Published: Thursday | December 27, 2012 Comments 0
Fire victim Izada Dawkins. - Norman Grindley/Chief Photographer
Fire victim Izada Dawkins. - Norman Grindley/Chief Photographer

Nadisha Hunter, Staff Reporter

The traditional fruitcake, sorrel wine and family time during dinner are some of the things Izada Dawkins has always looked forward to at Christmas.

But with all that missing this week, she has been forced to reminisce on the happy moments of previous festive seasons.

Dawkins was among 60 persons left homeless after a massive fire destroyed their houses on Regent Street in downtown Kingston three months ago.

The fire wiped out an entire block comprising several residential dwellings and a few business establishments that transect Regent and Beeston streets and Chestnut Lane near the heavily commercialised area of western Kingston.

The 63-year-old said she spent most of her time during the festive season lying on an old fridge in her yard, thinking back and sobbing over her dismal situation.

"Christmas is normally a lively time for me, so it is depressing to see how things work out this year. I am still trying to pick up the pieces but it is really rough," she lamented.

Dawkins added: "I lie on the piece a fridge and just think about it, I couldn't do anything else because I didn't have anything to make a good Christmas.
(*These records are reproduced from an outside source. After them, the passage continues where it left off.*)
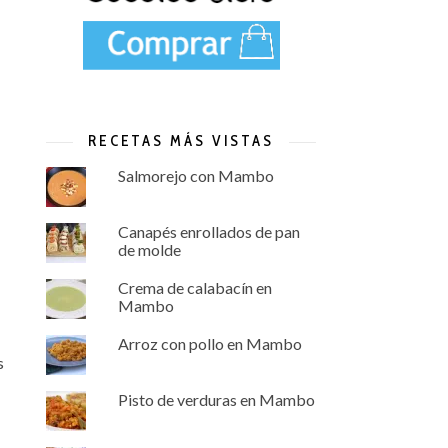
RECETAS MÁS VISTAS
Salmorejo con Mambo
Canapés enrollados de pan
de molde
Crema de calabacín en
Mambo
Arroz con pollo en Mambo
s
Pisto de verduras en Mambo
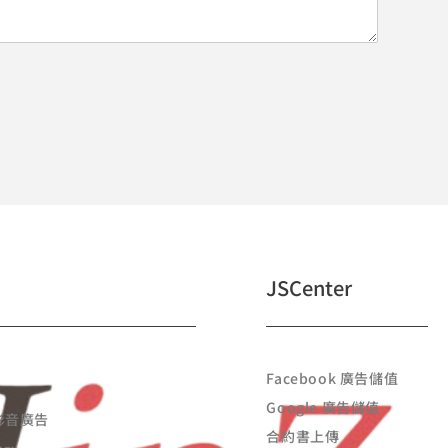
JSCenter
Facebook 廣告儲值
Google 廣告儲值
 影音廣告
合約書上傳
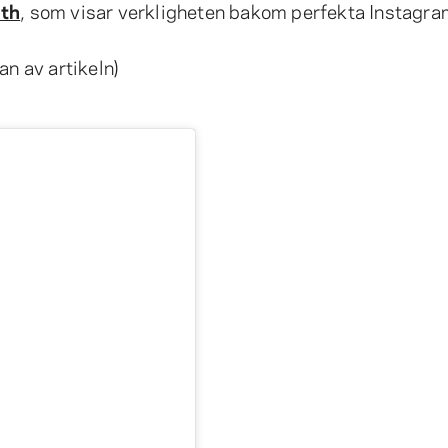
th
, som visar verkligheten bakom perfekta Instagra
an av artikeln)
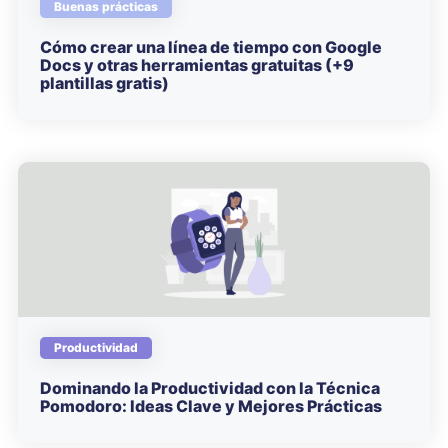
Buenas prácticas
Cómo crear una línea de tiempo con Google
Docs y otras herramientas gratuitas (+9
plantillas gratis)
Productividad
Dominando la Productividad con la Técnica
Pomodoro: Ideas Clave y Mejores Prácticas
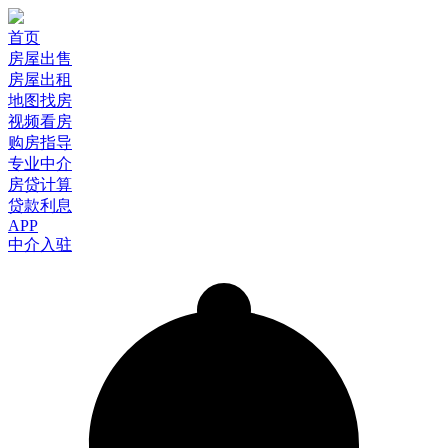
首页
房屋出售
房屋出租
地图找房
视频看房
购房指导
专业中介
房贷计算
贷款利息
APP
中介入驻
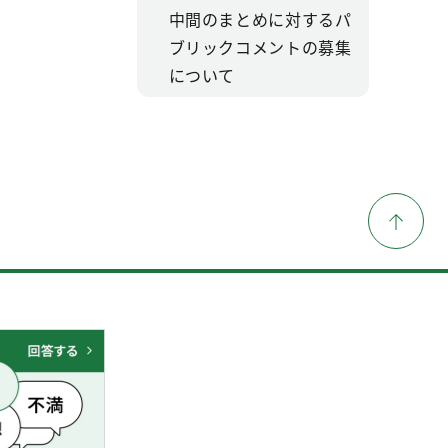
中間のまとめに対するパ
ブリックコメントの募集
について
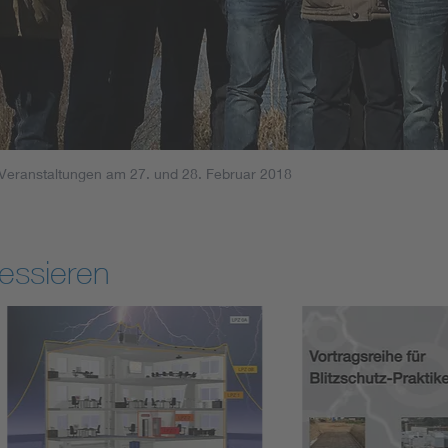
 Veranstaltungen am 27. und 28. Februar 2018
essieren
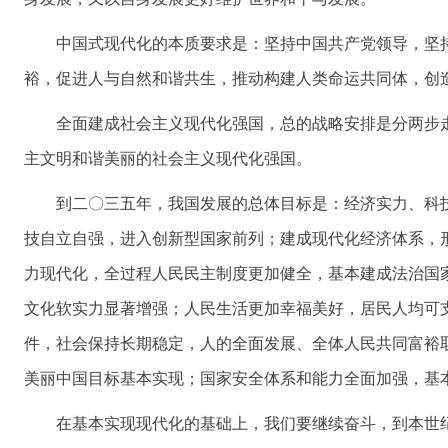
中国式现代化的本质要求是：坚持中国共产党领导，坚
裕，促进人与自然和谐共生，推动构建人类命运共同体，创
全面建成社会主义现代化强国，总的战略安排是分两步
主文明和谐美丽的社会主义现代化强国。
到二〇三五年，我国发展的总体目标是：经济实力、科
技自立自强，进入创新型国家前列；建成现代化经济体系，
力现代化，全过程人民民主制度更加健全，基本建成法治国
文化软实力显著增强；人民生活更加幸福美好，居民人均可
件，社会保持长期稳定，人的全面发展、全体人民共同富裕
美丽中国目标基本实现；国家安全体系和能力全面加强，基
在基本实现现代化的基础上，我们要继续奋斗，到本世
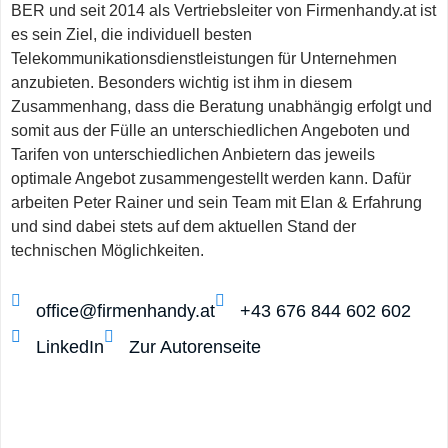
BER und seit 2014 als Vertriebsleiter von Firmenhandy.at ist
es sein Ziel, die individuell besten
Telekommunikationsdienstleistungen für Unternehmen
anzubieten. Besonders wichtig ist ihm in diesem
Zusammenhang, dass die Beratung unabhängig erfolgt und
somit aus der Fülle an unterschiedlichen Angeboten und
Tarifen von unterschiedlichen Anbietern das jeweils
optimale Angebot zusammengestellt werden kann. Dafür
arbeiten Peter Rainer und sein Team mit Elan & Erfahrung
und sind dabei stets auf dem aktuellen Stand der
technischen Möglichkeiten.
office@firmenhandy.at
+43 676 844 602 602
LinkedIn
Zur Autorenseite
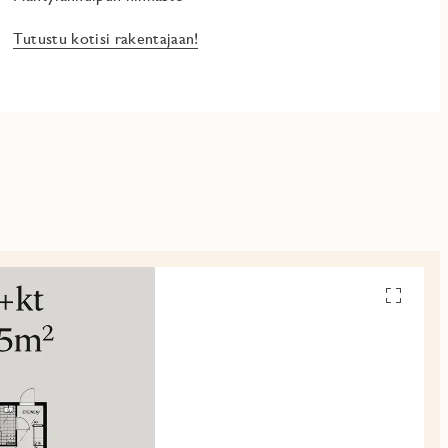
Tutustu kotisi rakentajaan!
Avaa
pohjakuv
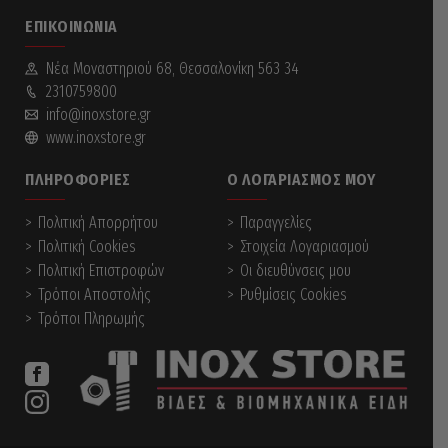
ΕΠΙΚΟΙΝΩΝΊΑ
Νέα Mοναστηριού 68, Θεσσαλονίκη 563 34
2310759800
info@inoxstore.gr
www.inoxstore.gr
ΠΛΗΡΟΦΟΡΊΕΣ
Ο ΛΟΓΑΡΙΑΣΜΌΣ ΜΟΥ
Πολιτική Απορρήτου
Παραγγελίες
Πολιτική Cookies
Στοιχεία Λογαριασμού
Πολιτική Επιστροφών
Οι διευθύνσεις μου
Τρόποι Αποστολής
Ρυθμίσεις Cookies
Τρόποι Πληρωμής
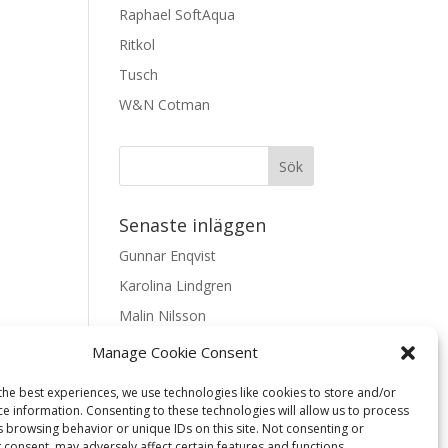
Raphael SoftAqua
Ritkol
Tusch
W&N Cotman
Senaste inläggen
Gunnar Enqvist
Karolina Lindgren
Malin Nilsson
Mattis Skogsskir
Manage Cookie Consent
Samaneh Shabani Åhrling
the best experiences, we use technologies like cookies to store and/or
ce information. Consenting to these technologies will allow us to process
Textarkiv
s browsing behavior or unique IDs on this site. Not consenting or
 consent, may adversely affect certain features and functions.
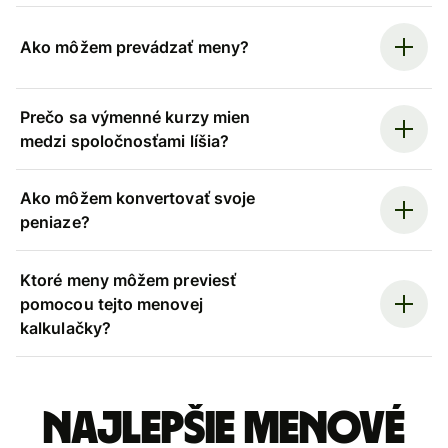
Ako môžem prevádzať meny?
Prečo sa výmenné kurzy mien
medzi spoločnosťami líšia?
Ako môžem konvertovať svoje
peniaze?
Ktoré meny môžem previesť
pomocou tejto menovej
kalkulačky?
Najlepšie menové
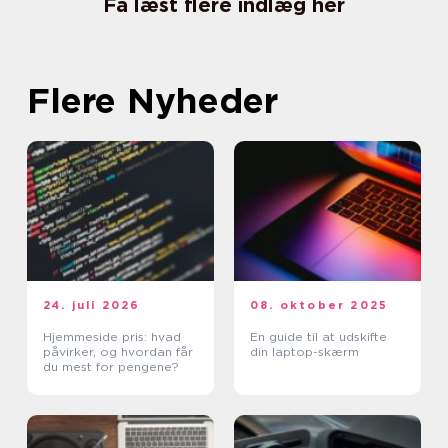
Få læst flere indlæg her
Flere Nyheder
24. juli 2026
08. oktober 2025
Hjemmeside pris: hvad
En guide til at udskifte
påvirker, og hvordan får
din laptop-skærm
du mest for pengene?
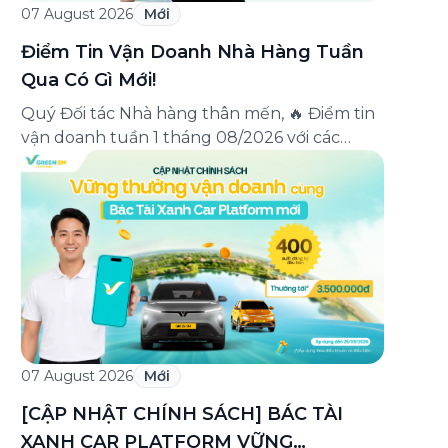
07 August 2026
Mới
Điểm Tin Vận Doanh Nhà Hàng Tuần
Qua Có Gì Mới!
Quý Đối tác Nhà hàng thân mến, 🔥 Điểm tin
vận doanh tuần 1 tháng 08/2026 với các
thông tin đáng chú ý: Cập nhật các tính
năng mới trên ứng dụng Green SM
Merchant, lưu ý khi vận doanh mùa mưa,
tổng hợp các thông tin khuyến mại hấp dẫn
đang diễn ra. Hãy […]
07 August 2026
Mới
[CẬP NHẬT CHÍNH SÁCH] BÁC TÀI
XANH CAR PLATFORM VỮNG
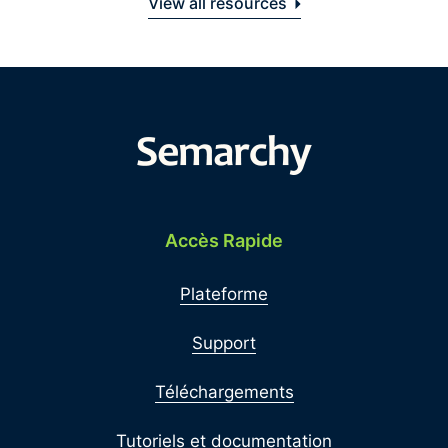
View all resources
Accès Rapide
Plateforme
Support
Téléchargements
Tutoriels et documentation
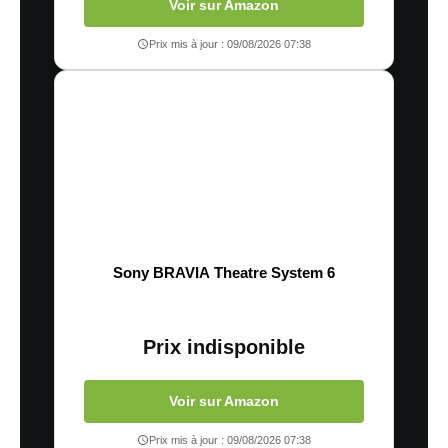
Voir sur Amazon
Prix mis à jour : 09/08/2026 07:38
Sony BRAVIA Theatre System 6
Prix indisponible
Voir sur Amazon
Prix mis à jour : 09/08/2026 07:38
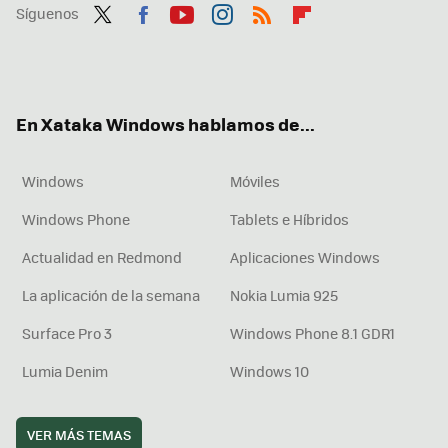
Síguenos
Twit
Fac
You
Inst
RSS
Flip
ter
ebo
tub
agr
boa
ok
e
am
rd
En Xataka Windows hablamos de...
Windows
Móviles
Windows Phone
Tablets e Híbridos
Actualidad en Redmond
Aplicaciones Windows
La aplicación de la semana
Nokia Lumia 925
Surface Pro 3
Windows Phone 8.1 GDR1
Lumia Denim
Windows 10
VER MÁS TEMAS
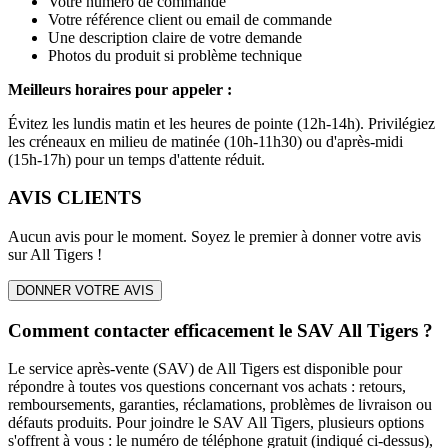
Votre numéro de commande
Votre référence client ou email de commande
Une description claire de votre demande
Photos du produit si problème technique
Meilleurs horaires pour appeler :
Évitez les lundis matin et les heures de pointe (12h-14h). Privilégiez
les créneaux en milieu de matinée (10h-11h30) ou d'après-midi
(15h-17h) pour un temps d'attente réduit.
AVIS CLIENTS
Aucun avis pour le moment. Soyez le premier à donner votre avis
sur
All Tigers
!
DONNER VOTRE AVIS
Comment contacter efficacement le SAV All Tigers ?
Le service après-vente (SAV) de All Tigers est disponible pour
répondre à toutes vos questions concernant vos achats : retours,
remboursements, garanties, réclamations, problèmes de livraison ou
défauts produits. Pour joindre le SAV All Tigers, plusieurs options
s'offrent à vous : le numéro de téléphone gratuit (indiqué ci-dessus),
I still don't even have a proper place to live much less money to buy things for Christmas."

The elderly woman said she has been seeking assistance from the public and government officials but, with all that failing, she is forced to set up a makeshift home which now houses her family of four, including her six-year-old granddaughter.

"All I could manage to do is board around a little room that was left and my friend give me a bed. My granddaughter keeps saying she is not comfortable but we don't have a choice, we just have to keep the faith because as long as there is life, there is hope," she argued.

As the new year gets closer, Dawkins said her wish is for her family to return to happiness in a comfortable home.

Dawkins is only one of many persons in the community who, after the fire, can only hang on to faith hoping that their situations will improve.

Michelle Whyte, 42, pleaded with the authorities to answer their call for help.

"We no get no help, is just the mercy of God helping us to pull through. This is the second time I am getting burned out and I lose all my belongings and so any little money I have, I have to use it to help put back my life on track, so I didn't have it to make any Christmas," she explained.

"After the incident, I was living in a shop and then now I get half of a room from my brother, so it not easy. It stress me when me flash back on how my Christmas used to be, but me nah make it stress me and kill me," she added.

It was similar for 48-year-old Michael Foote, who is forced to reside in the house which was destroyed with only a tarpaulin as his roof.